Example: Hold and Approval Flow

// 1. Agent makes a request that triggers hold
const result = await mcp.callTool('search_doc_text', {
  pattern: 'delivery',
  date_from: '2024-01-01',
  date_to: '2024-12-31',  // >90 days triggers hold
});
// Returns: { held: true, hold_id: 'hold_abc123', reason: 'broad_date_range' }

// 2. Supervisor reviews pending holds
const holds = await mcp.callTool('ps_list_holds', {});
// Returns: [{ holdId: 'hold_abc123', tool: 'search_doc_text', severity: 'medium' }]

// 3. Supervisor approves
const approved = await mcp.callTool('ps_approve_hold', {
  hold_id: 'hold_abc123',
  approved_by: 'supervisor@example.com'
});
// Returns: { allowed: true, auditId: 'audit_xyz789' }

Example: Emergency Agent Halt

// Immediately block a misbehaving agent
await mcp.callTool('ps_halt_agent', {
  agent_id: 'agent-123',
  reason: 'Excessive query rate detected'
});

// All subsequent requests from this agent are blocked
const result = await mcp.callTool('get_doc_text', {
  doc_type: 'order',
  doc_key: '0000000001',
  _agent_id: 'agent-123'  // Identifies the agent
});
// Returns: { error: 'Governance Blocked', message: 'Agent halted: Excessive query rate' }

// Resume when issue is resolved
await mcp.callTool('ps_resume_agent', { agent_id: 'agent-123' });

---

MCP Tools Reference

SAP Data Tools

Tool	Purpose	Returns
search_doc_text	Find documents by text pattern	doc_type, doc_key, snippet, match_score
get_doc_text	Get all text fields for a document	header_texts[], item_texts[]
get_doc_flow	Get order-delivery-invoice chain	chain with keys, statuses, dates
get_sales_doc_header	Order header details	sales_org, customer, dates, values
get_sales_doc_items	Order line items	materials, quantities, values
get_delivery_timing	Requested vs actual delivery	timestamps, variance analysis
get_invoice_timing	Invoice creation/posting	invoice dates, accounting refs
get_master_stub	Safe master data attributes	hashed IDs, categories (no PII)

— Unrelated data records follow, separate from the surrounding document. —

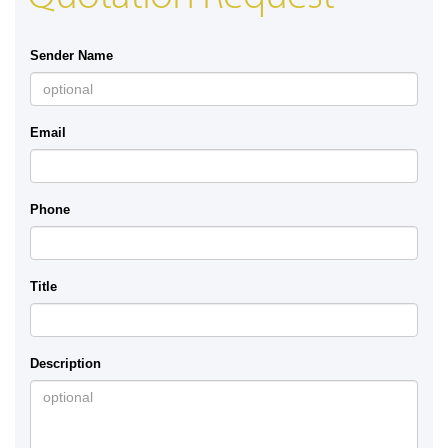
Sender Name
Email
Phone
Title
Description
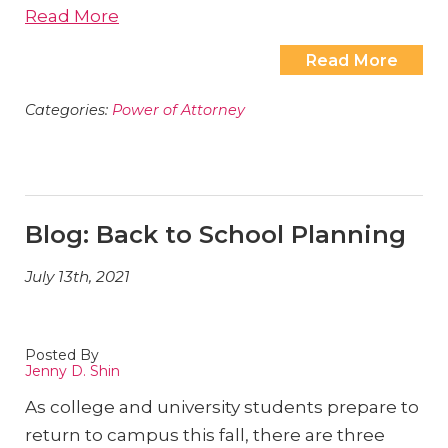
Read More
Read More
Categories:
Power of Attorney
Blog: Back to School Planning
July 13th, 2021
Posted By
Jenny D. Shin
As college and university students prepare to
return to campus this fall, there are three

Process Mining Tools (v2.0)

Tool	Purpose	Returns
ask_process	Natural language queries	answer, confidence, evidence, recommendations
export_ocel	Export to OCEL 2.0 format	OCEL JSON/XML with objects and events
check_conformance	Compare against O2C model	conformance_rate, deviations, severity_summary
visualize_process	Generate process diagrams	Mermaid/DOT/SVG with bottleneck highlighting
predict_outcome	ML-based outcome prediction	predictions, alerts, risk_levels, factors

Governance Tools

Tool	Purpose	Returns
ps_precheck	Check if operation would be allowed	wouldAllow, wouldHold, reason
ps_list_holds	List pending holds	Array of hold requests
ps_approve_hold	Approve a held operation	Execution result with auditId
ps_reject_hold	Reject a held operation	Success boolean
ps_agent_status	Get agent circuit breaker state	isAllowed, state, haltReason
ps_halt_agent	Halt an agent immediately	halted, agent_id
ps_resume_agent	Resume a halted agent	resumed, agent_id
ps_stats	Get governance statistics	holds, haltedAgents, auditEntries
ps_frame_docs	Get PromptSpeak documentation	Frame format reference

---

License

MIT License - See LICENSE

This is enterprise-friendly open source:

• Use commercially without restriction
• Modify and distribute freely
• No copyleft obligations
• No warranty (provided as-is)

---

Support

• Documentation: docs/
• Issues: GitHub Issues
• Security: See SECURITY.md for vulnerability reporting

---

Disclaimer

This tool is provided as-is for process analysis purposes. It does not modify SAP data. Users are responsible for:

• Ensuring compliance with organizational data access policies
• Validating findings before making business decisions
• Proper configuration of SAP authorizations

Correlation does not imply causation. All pattern findings should be verified against actual business processes.